El recuerdo del primer Juan Pablo y la prohibición de practicar autopsia sobre el cuerpo del pontífice es una respuesta. Para incrementar el vigor y la fidelidad de los creyentes, y para ganar nuevos adeptos, se podría sacrificar algún Papa cada cierto tiempo, preferentemente si el mismo está empeñado en vivir indefinidamente. A este acontecimiento se le puede añadir una muerte lenta. (De hecho se sospecha que la muerte del polaco acaeció unos días antes de lo que nos dijeron.)

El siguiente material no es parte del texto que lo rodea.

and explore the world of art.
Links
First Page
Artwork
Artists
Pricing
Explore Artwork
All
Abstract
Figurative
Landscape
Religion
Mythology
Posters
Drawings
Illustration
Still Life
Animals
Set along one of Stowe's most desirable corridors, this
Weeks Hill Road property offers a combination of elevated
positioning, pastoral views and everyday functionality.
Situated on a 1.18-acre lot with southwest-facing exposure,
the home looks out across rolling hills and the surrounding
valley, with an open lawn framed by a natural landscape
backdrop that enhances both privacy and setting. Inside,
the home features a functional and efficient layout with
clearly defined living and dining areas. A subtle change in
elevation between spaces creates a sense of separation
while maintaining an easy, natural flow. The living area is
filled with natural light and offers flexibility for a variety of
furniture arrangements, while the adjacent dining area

La iglesia esta viva, y lo ha demostrado, paradójicamente, con la muerte de su cabeza visible.
103 Uno puede pensar que Juan Pablo 1 murió naturalmente. No obstante, la existencia de esa ley levanta sospechas irreprimibles para el infiel. Por otra parte, la avanzada edad con la que son investidos los descendientes de Pedro, y el corto pontificado al que están condenados la mayoría de ellos, hace que se confunda la muerte natural con la muerte, digamos, asistida. La larga existencia de la iglesia y la frecuencia con la que cambian su cabeza visible, a mantenido a los cardenales y altos prelados en un permanente ejercicio del arte de la sedición, o al menos de una política encubierta, a espaldas del pontífice.

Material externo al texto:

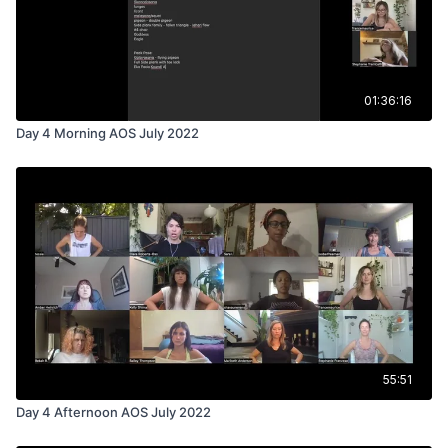
01:36:16
Day 4 Morning AOS July 2022
55:51
Day 4 Afternoon AOS July 2022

104 Las religiones, en especial la católica, son, antes que otra cosa, una puesta en escena de orden simbólico La expresión más acabada de aquello que reza que una imagen vale más que mil palabras. Por ese motivo, cuando la iglesia se pronuncia sobre un asunto de manera abierta, lo cual sucede esporádicamente, el peso de las palabras no reside en ellas mismas, reside en el mutismo, pues el silencio, que es de orden simbólico, prevalece sobre la lógica, lugar donde residen las palabras.